Four procedures in use: fecal occult blood test, sigmoidoscopy, colonoscopy and contrast barium enema.
For the general population age 50 years is the age recommended for screening to begin.
ACS now recommending screening begin at age 45 because colorectal cancer recently has been developing in younger aged patients.
Estimated that screening may reduce mortality from CRC by 40%.
By detecting Colorectal Cancer had a curable stage mortality can be reduced: patients with localized Colorectal Cancer have a 90% relative five-year survival, whereas rates for those with regional and distant disease is 71% and 14%, respectively demonstrating that earlier diagnosis can have a large impact on survival.
Prevention consists of periodic screening for pre-cancerous polyps with either a colonoscopy or a high sensitive stool-based test.
Sigmoidoscopy associated with reduced incidence and mortality from left-sided but not right sided cancers.
Colonoscopy is the predominant procedure for screening, its justification is still largely theoretical as yielding a greater detection of adenomatous polyps.

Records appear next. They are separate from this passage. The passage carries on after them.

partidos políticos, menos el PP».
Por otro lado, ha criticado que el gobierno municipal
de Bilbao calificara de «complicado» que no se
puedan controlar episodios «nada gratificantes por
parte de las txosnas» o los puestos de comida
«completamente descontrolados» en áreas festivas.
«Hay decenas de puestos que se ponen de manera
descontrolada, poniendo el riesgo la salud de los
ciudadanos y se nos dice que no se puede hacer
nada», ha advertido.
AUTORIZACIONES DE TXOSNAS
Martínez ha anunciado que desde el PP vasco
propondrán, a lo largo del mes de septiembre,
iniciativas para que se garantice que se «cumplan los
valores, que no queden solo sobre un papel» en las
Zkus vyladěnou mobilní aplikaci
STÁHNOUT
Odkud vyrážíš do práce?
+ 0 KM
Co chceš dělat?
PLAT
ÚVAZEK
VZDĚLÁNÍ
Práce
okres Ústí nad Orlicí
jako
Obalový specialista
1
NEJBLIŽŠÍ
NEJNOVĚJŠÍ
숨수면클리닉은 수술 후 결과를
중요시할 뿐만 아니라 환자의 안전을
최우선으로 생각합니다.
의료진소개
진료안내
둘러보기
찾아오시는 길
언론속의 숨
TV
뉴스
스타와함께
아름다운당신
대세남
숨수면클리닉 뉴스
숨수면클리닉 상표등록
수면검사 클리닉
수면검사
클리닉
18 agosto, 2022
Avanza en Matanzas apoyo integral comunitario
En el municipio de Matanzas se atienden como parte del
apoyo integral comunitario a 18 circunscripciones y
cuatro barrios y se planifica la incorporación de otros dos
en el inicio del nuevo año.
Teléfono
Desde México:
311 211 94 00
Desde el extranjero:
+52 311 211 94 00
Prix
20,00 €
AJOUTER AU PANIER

Colonoscopy is associated with a 40 to 69% decrease in the incidence of colorectal cancer and a 29 to 88% decrease in the risk of death from this cancer.
In a case controlled study from Canada colonoscopy was associated with a reduction in colorectal cancer mortality, but this reduction was limited to left-sided cancers with no reduction in right side cancers ( Baxter NN).

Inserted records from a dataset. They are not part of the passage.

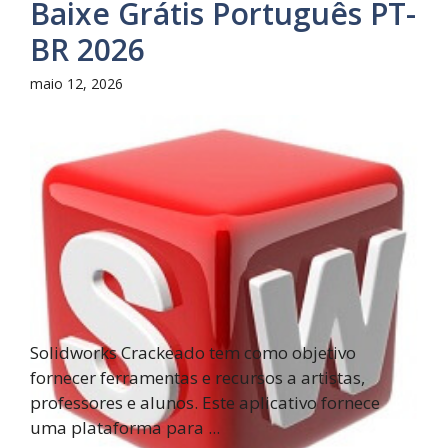
Baixe Grátis Português PT-
BR 2026
maio 12, 2026
Solidworks Crackeado tem como objetivo
fornecer ferramentas e recursos a artistas,
professores e alunos. Este aplicativo fornece
uma plataforma para ...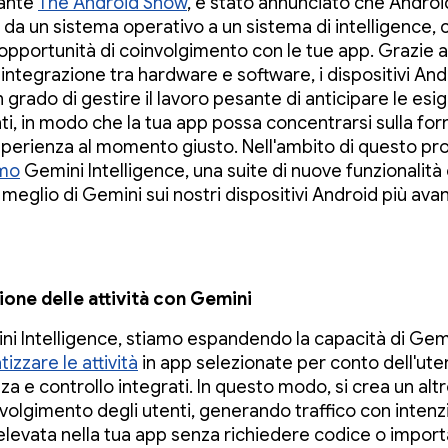
rante
The Android Show
, è stato annunciato che Androi
da un sistema operativo a un sistema di intelligence,
opportunità di coinvolgimento con le tue app. Grazie a
integrazione tra hardware e software, i dispositivi And
 grado di gestire il lavoro pesante di anticipare le esi
ti, in modo che la tua app possa concentrarsi sulla forn
perienza al momento giusto. Nell'ambito di questo pro
mo
Gemini Intelligence, una suite di nuove funzionalità
 meglio di Gemini sui nostri dispositivi Android più avan
ne delle attività con Gemini
i Intelligence, stiamo espandendo la capacità di Gem
izzare le attività
in app selezionate per conto dell'ut
a e controllo integrati. In questo modo, si crea un alt
nvolgimento degli utenti, generando traffico con intenz
elevata nella tua app senza richiedere codice o importa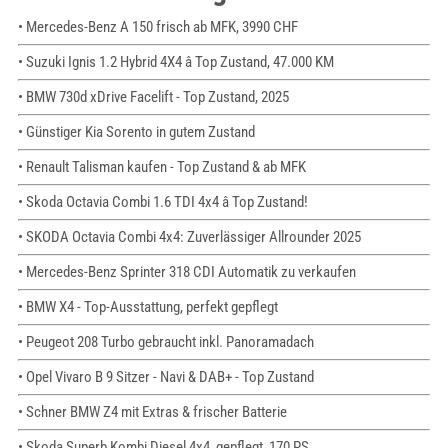
• Mercedes-Benz A 150 frisch ab MFK, 3990 CHF
• Suzuki Ignis 1.2 Hybrid 4X4 â Top Zustand, 47.000 KM
• BMW 730d xDrive Facelift - Top Zustand, 2025
• Günstiger Kia Sorento in gutem Zustand
• Renault Talisman kaufen - Top Zustand & ab MFK
• Skoda Octavia Combi 1.6 TDI 4x4 â Top Zustand!
• SKODA Octavia Combi 4x4: Zuverlässiger Allrounder 2025
• Mercedes-Benz Sprinter 318 CDI Automatik zu verkaufen
• BMW X4 - Top-Ausstattung, perfekt gepflegt
• Peugeot 208 Turbo gebraucht inkl. Panoramadach
• Opel Vivaro B 9 Sitzer - Navi & DAB+ - Top Zustand
• Schner BMW Z4 mit Extras & frischer Batterie
• Skoda Superb Kombi Diesel 4x4, gepflegt, 170 PS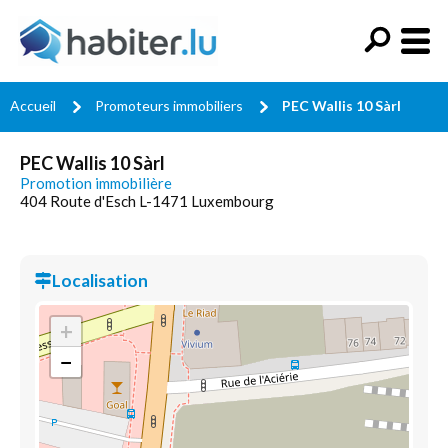
Accueil
Promoteurs immobiliers
PEC Wallis 10 Sàrl
PEC Wallis 10 Sàrl
Promotion immobilière
404 Route d'Esch L-1471 Luxembourg
Localisation
+
−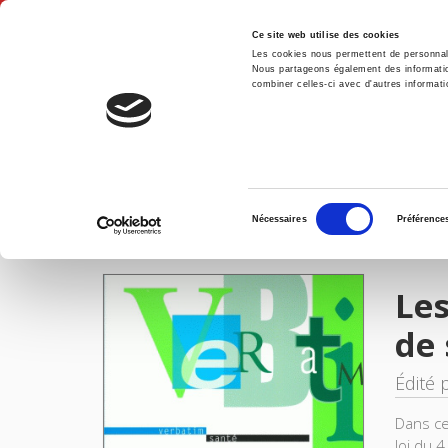
Ce site web utilise des cookies
Les cookies nous permettent de personnalis
Nous partageons également des informations
combiner celles-ci avec d'autres informatio
Accue
Les droits des malades et des usagers du système de santé, une législature plus tard
Accueil
Sélection
Nécessaires
Préférence
du
IMAGES
consentement
Les
de 
Édité 
Dans cet
loi du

Observational studies indicated the association between colonoscopy and reduce colorectal cancer risk is limited to the distal colon: colonoscopy has therefore not yet been proven to be more effective than sigmoidoscopy (Brenner H, Singh H).
For high risk individuals age 40 is the age generally recommended for the starting age for screening.
Studies suggest African-Americans should begin screening at age 45 years.
Can decrease incidence of colorectal cancer and death owing to detection of precancerous lesions and malignancies at early stage.
Colonoscopy primary screening tool for colon cancer performed every 10 years beginning at age 50 years in average risk patients and at 40 years for populations at increased risk.
Current guidelines support lowering the age of screening in individuals with a family history of CRC to 10 years younger than the age of diagnosis of the family member or 40 years of age, whichever is lower.
Prevalence of advanced cancer detected during colonoscopic screening higher among men than women.
In a study of 50,148 the male sex was an independent predictor of advanced cancer (Regula).
Cost per year of a life saved about $50,000.
Screening for colorectal cancer (CRC) should begin at age 45 years instead of 50 years, as recommended in the current guideline, the US Preventive Services Task Force (USPSTF).
The recommendation is that all adults aged 45 to 75 years be screened for CRC.
U.S. Preventative Task Force (USPTF) recommended screening should stop at age 75 years.
Multitarget DNA testing in asymptomatic persons at average risk for colorectal cancer detects significantly more cancers than fecal immunochemical tests (FIT), but had more false positives (Imperiale TFAS et al).
DNA test includes molecular assays for KRAS mutations, aberrant ND RG4 and BMP3 methylation, and B-actin plus a hemoglobin immunoassay.
In the above study the sensitivity for detecting colorectal cancer was 92.3% with DNA TESTING VS 73.8% for FIT.
In the above study the sensitivity for detecting advanced precancerous lesions was 42.4% with DNA testing and 23.8% with FIT.
The rate of detection of polyps with high-grade dysplasia was 69.2% with DNA testing and 46.2% withFIT.
The number of persons who would be screened to detect one cancer was 154 with colonoscopy, 166 with DNA testing and 280 with FIT.